All Sunak wants to do is attack Labour

8 November 2023

4:24 AM

8 November 2023

4:24 AM

Rishi Sunak wants voters to see the Conservatives as taking difficult, ambitious choices, including on net zero and transport. He told MPs: ‘This King’s Speech is about what this government is about, taking long-term decisions to build a brighter future for our country. It builds on foundations that are far stronger than they were just a year ago.’ He said that the impact for the British people would be ‘more jobs, more investment, and higher growth, more police on the streets with stronger powers to keep us safe, places people are proud to call home, a country strong at home, confident abroad and with a better future ahead for all our people.’

But his main efforts were spent attacking Labour for changing its policies repeatedly, for having a shadow chancellor who copied and pasted some passages in her book, and for having policies that would let Britain down, including abandoning freeports and allowing 100,000 EU migrants into the UK every year. He also reminded the chamber that Starmer tried to make Jeremy Corbyn prime minister, something we are going to hear a lot when the election campaign properly started because the Tories think that this still has potency with voters. He said Starmer’s speech did strike a few ‘consistent notes’: ‘higher inflation, more strikes, more immigration and higher borrowing’.


It was almost as if Sunak was speaking from the position of leader of the opposition to the Labour party, rather than in government. The job was rather easier for Starmer himself, given he is the leader of the opposition, and given there was a lot missing from today’s speech. He characterised thesSpeech as ‘a plan for more of the same, more sticking plasters, more division, more party-first, country-second gimmicks’ and an ‘exercise in economic miserabilism’ that showed the government had ‘no faith in Britain’s ability to avert decline’.

Starmer wasn’t the only critic: Theresa May got to her feet pretty swiftly once the backbench speeches had begun, and she told the chamber there were three things missing from the speech: the failure to include a bill reforming the Mental Health Act (something she promised in 2017 and didn’t fulfil, something Boris Johnson promised in 2019 and didn’t come up with goods on either, and something that had been mooted for this final speech too), measures tackling modern slavery, and the transition to net zero.

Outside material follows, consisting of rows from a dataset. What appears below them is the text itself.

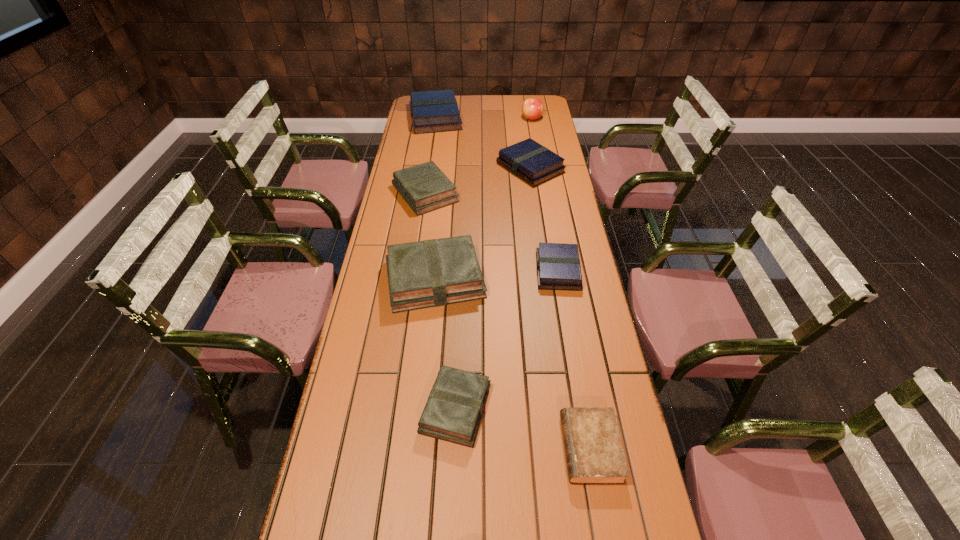 What are the coordinates of `free space between the apple and the second farthest greenish book` in the screenshot? It's located at (484, 199).

At what (x,y) coordinates should I click in order to perform the action: click on vacant space in between the apple and the farthest book. Please return your answer as a coordinate pair (x, y). The height and width of the screenshot is (540, 960). Looking at the image, I should click on 484,118.

Image resolution: width=960 pixels, height=540 pixels. In order to click on empty location between the diary and the nearest blue book in this screenshot , I will do `click(574, 360)`.

Identify the location of vacant area that lies between the farthest greenish book and the second farthest greenish book. (430, 236).

The image size is (960, 540). Find the location of `free point between the tallest object and the farthest book`. free point between the tallest object and the farthest book is located at coordinates (484, 118).

Where is `empty location between the farthest greenish book and the nearest blue book`? empty location between the farthest greenish book and the nearest blue book is located at coordinates (492, 232).

Identify the location of object that is the sixth closest one to the farthest book. The width and height of the screenshot is (960, 540). (455, 405).

Find the location of a particular element. object that stands as the second closest to the second biggest greenish book is located at coordinates (436, 272).

Image resolution: width=960 pixels, height=540 pixels. What are the coordinates of `book that is the fourth closest one to the second smallest blue book` in the screenshot? It's located at (558, 267).

You are a GUI agent. You are given a task and a screenshot of the screen. Output one action in this format:
    pyautogui.click(x=<x>, y=<y>)
    Task: Click on the fifth closest book relative to the biggest greenish book
    The width and height of the screenshot is (960, 540).
    Given the screenshot: What is the action you would take?
    pyautogui.click(x=431, y=111) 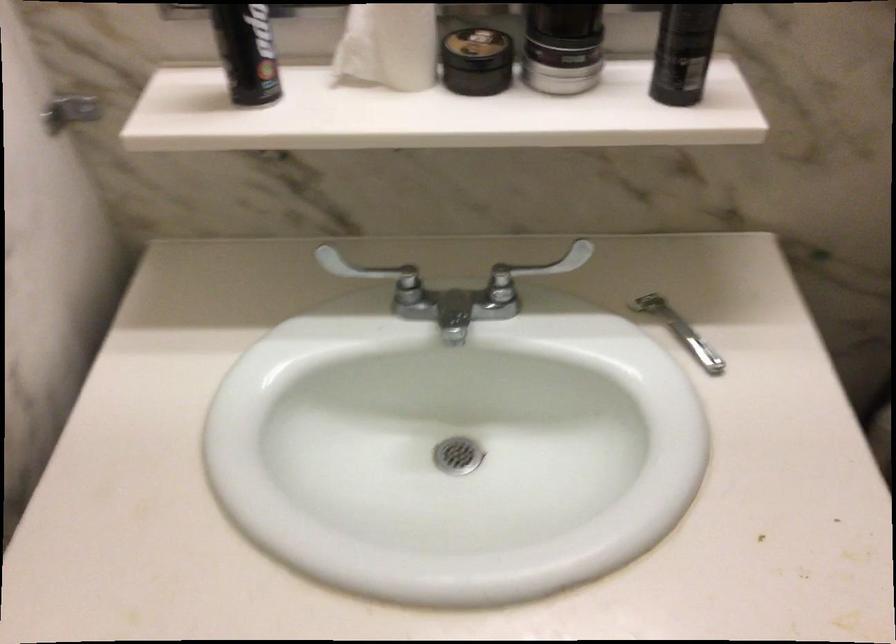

The King’s Speech marks the start of term for MPs, hence the jovial and slightly odd loyal address speeches from Sir Robert Goodwill and Siobhan Baillie before the leaders spoke. We don’t know how long that term will be, but we do know from today that it won’t be one dominated by big reforming legislation – more the Conservatives trying to sow as much doubt in voters’ minds as possible about the wisdom of turning to the Labour party.